© BY ROBERT NYMEYER
For the visitor who is coming from El Paso, the Guadalupe Range must be crossed, and the pass is located next to Guadalupe Peak, the highway reaching an altitude of 5,288 feet at this point. Guadalupe Peak is the highest mountain in the Guadalupe Range and it is also the highest point in the state of Texas.
It was near this spot that the Butterfield Stage passed on its way from St. Louis to San Francisco. The famous trail passed the southern tip of the Guadalupes near Guadalupe Peak, coming this far south in order to avoid the snow covered Rockies which made winter travel impossible and summer travel difficult. In 1857 the Butterfield Stage brought mail to the little settlements in southern New Mexico, giving the people there a more frequent contact with the rest of the world. The Butterfield Line was discontinued four years later, yet the history of its brief existence lives on in the minds of New Mexico residents today.

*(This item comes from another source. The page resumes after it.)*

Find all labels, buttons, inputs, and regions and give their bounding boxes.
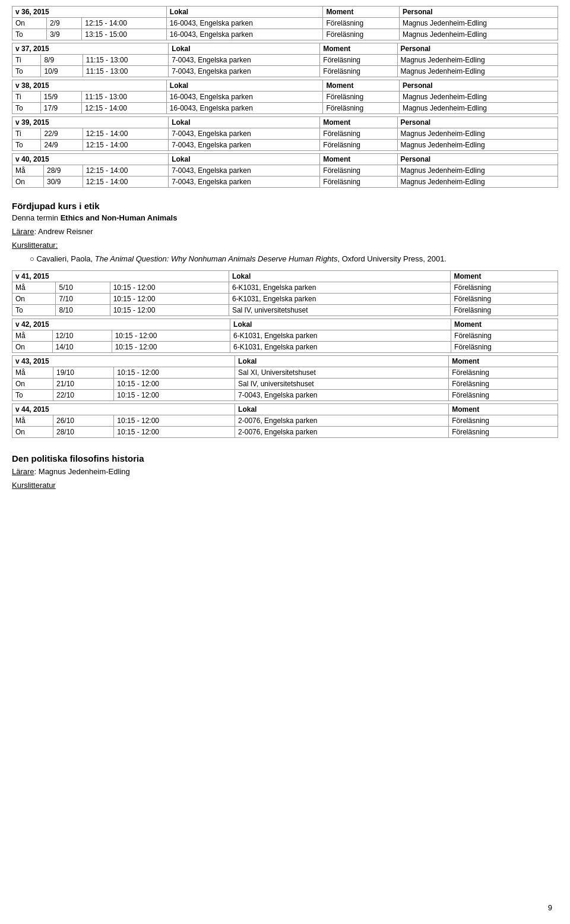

The Guadalupe foothills are covered with shrubs and hardy vegetation, growing above the limestone, shale and gypsum below which are harbored numerous caves similar to the Carlsbad Caverns. There is Deep Cave, appropriately named by Carl Livingstone, its discoverer, and Slaughter Cave, also known as New Cave, which is one of the best known. It has been explored and contains many beautiful and unique formations. Some of the cavern sequences in the motion picture "King Solomon's Mines" were filmed in New Cave. Difficult access to its entrance keeps it closed to the public.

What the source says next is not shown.